One reform pilot city served as the policy implementation group, whereas an adjacent city without DRG reform served as the control group. Data on the demographic and sociological characteristics of inpatients, hospitalization expenses, medical quality, and information from medical records and annual reports of public hospitals in both cities from 2016 to 2022 were collected. A difference-in-differences model was used to analyze the net policy effect of DRG payment reform on medical expenses, quality, and efficiency.

Results

During the observation period in the pilot city, the implementation of DRG payment reform was associated with reduced total hospitalization costs (β = −0.191, p < 0.01), particularly the diagnostic examination (β = −0.276, p < 0.01) and treatment (β = −0.476, p < 0.01) costs.
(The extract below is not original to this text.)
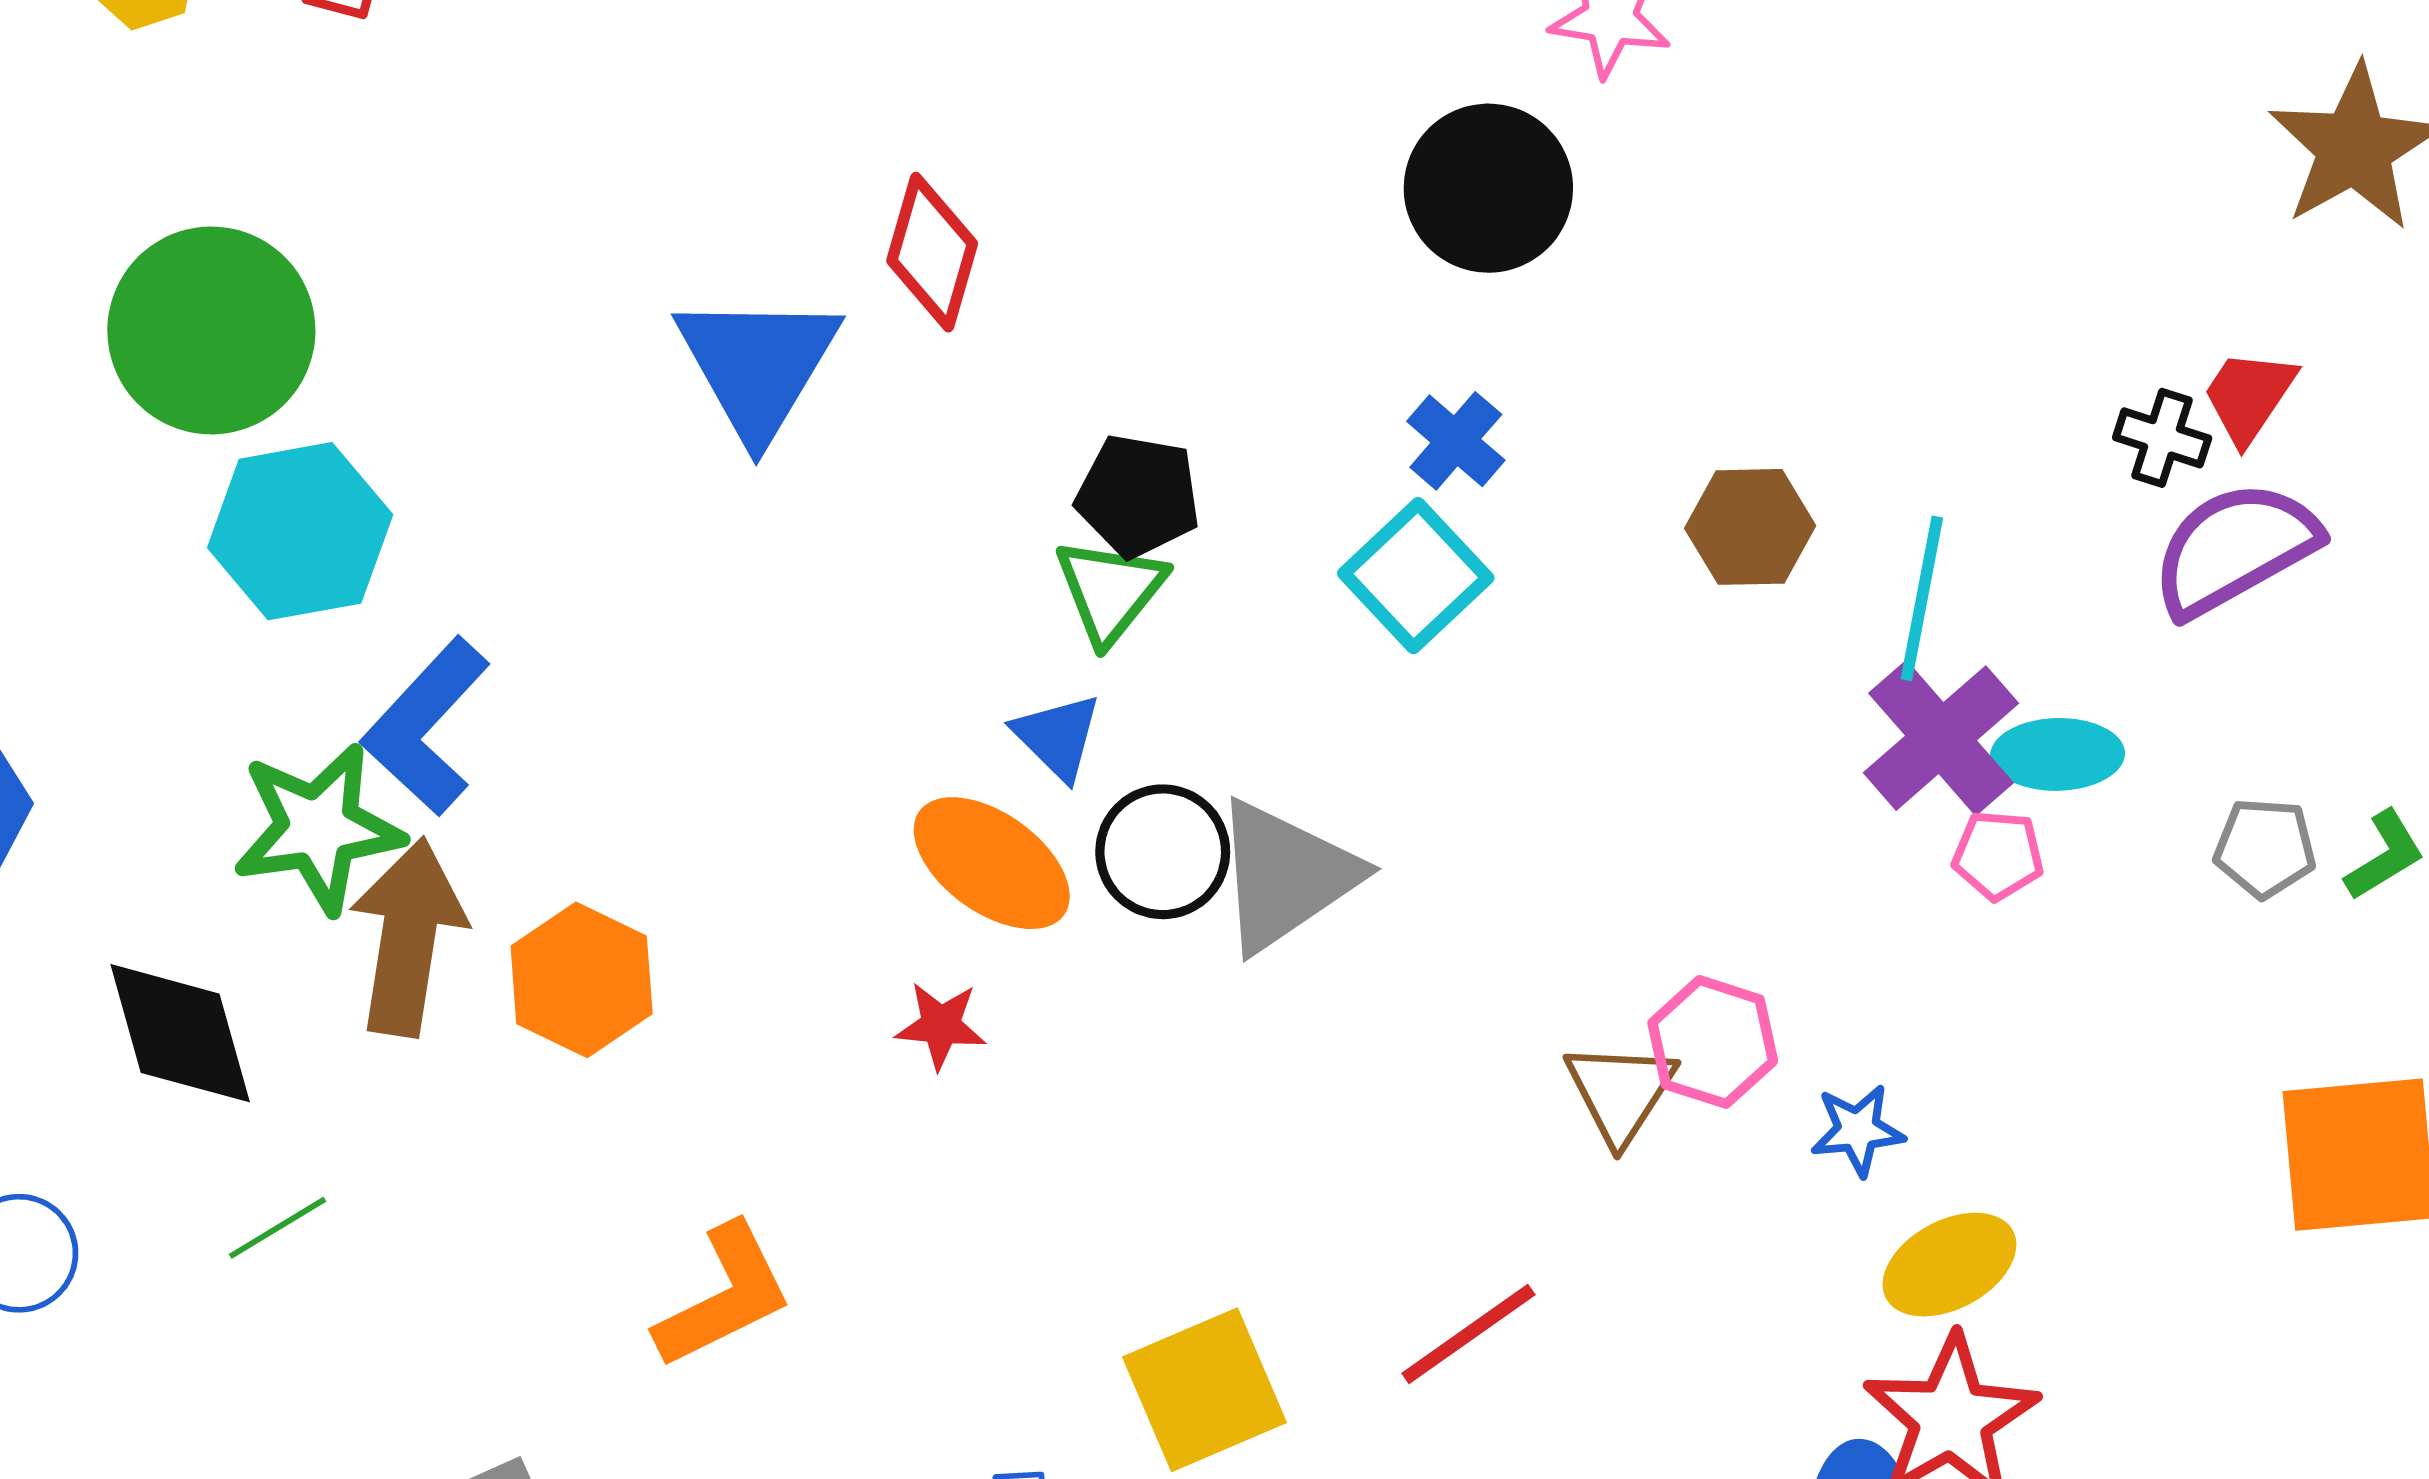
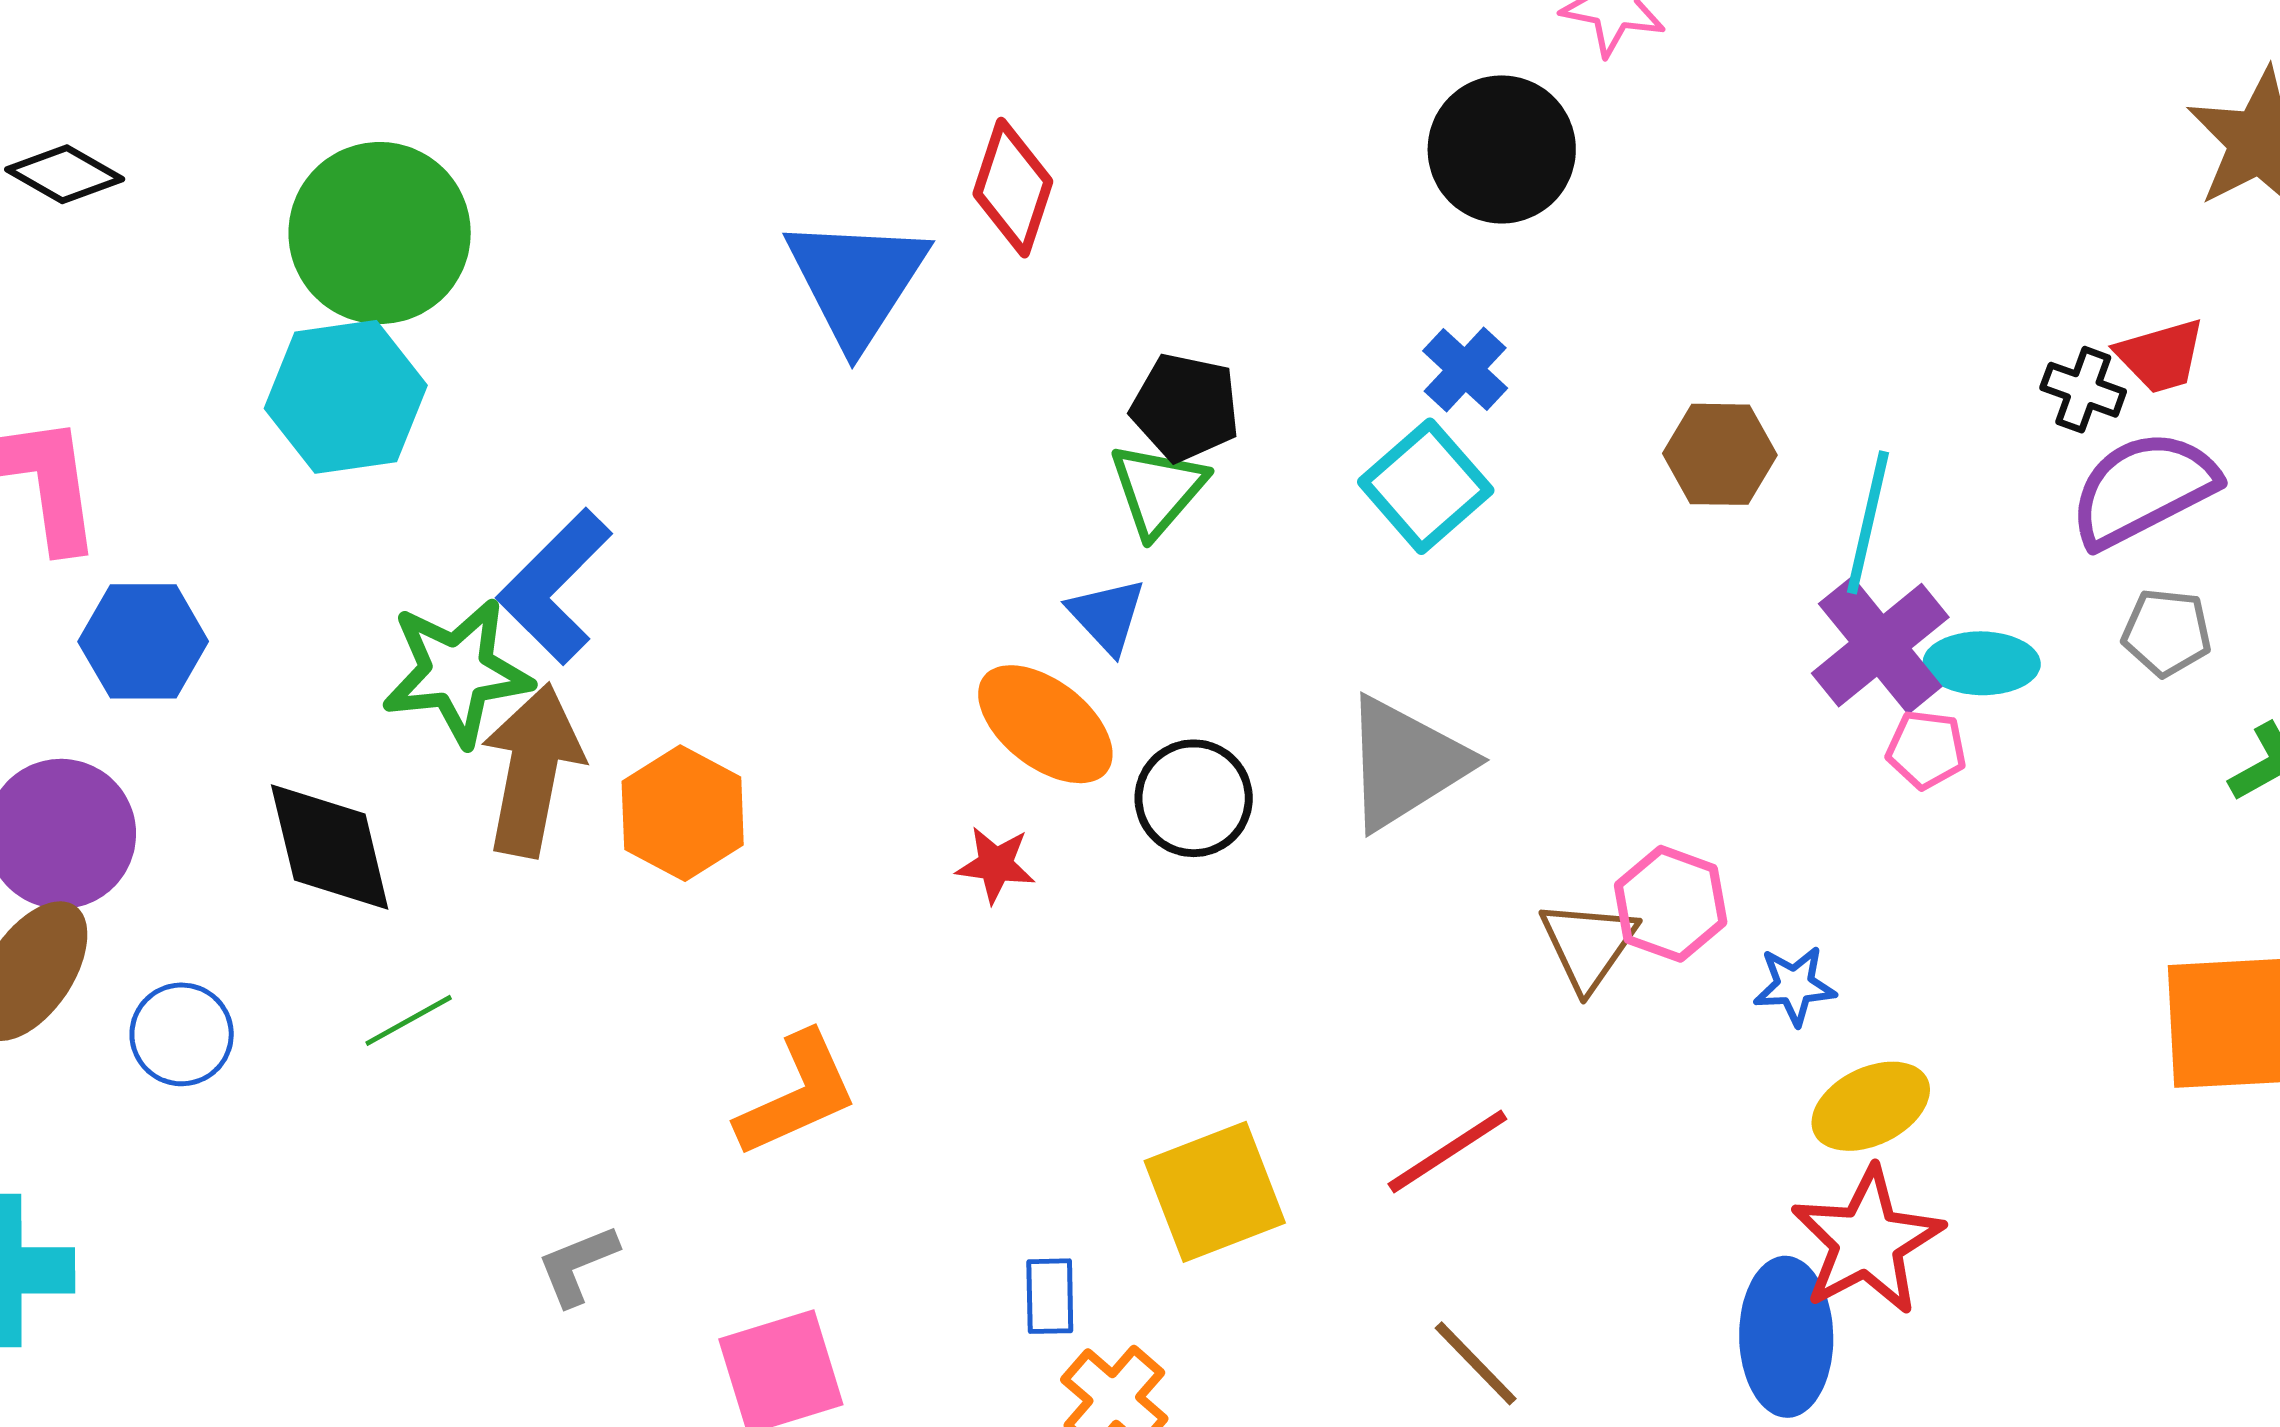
red trapezoid: (2249, 396) -> (2161, 356), turned -142
cyan hexagon: (300, 531) -> (346, 397), moved
gray pentagon: (2265, 848) -> (2167, 632), moved
black circle: (1163, 852) -> (1194, 798), moved
gray triangle: (1285, 876) -> (1405, 763), moved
Concurrently, the reform was correlated with a shortened length of stay (β = −1.625, p < 0.01) and decreased antibiotic usage (β = −0.089, p < 0.01). Heterogeneity analysis further indicated that the cost containment effect was more pronounced in secondary hospitals than in tertiary hospitals while showing no significant differences in quality-of-care or efficiency metrics. These associations aligned with theoretical expectations; however, further research is warranted to account for potential confounding factors and elucidate the specific pathways of hospital behavioral adjustments to establish causal mechanisms.

Conclusion

This study indicated that the DRG payment reform might encourage hospitals to optimize medical cost management and adjust the cost structure. However, its impact on improving medical quality and efficiency was relatively limited. Attention should be paid to the potential behavioral responses that may arise from changes in the medical insurance payment method. It is recommended that when implementing the DRG reform, hospitals should strengthen supporting measures, optimize the utilization of insurance funds, improve the diagnosis and treatment process, and continuously monitor the balance between nursing quality and service efficiency.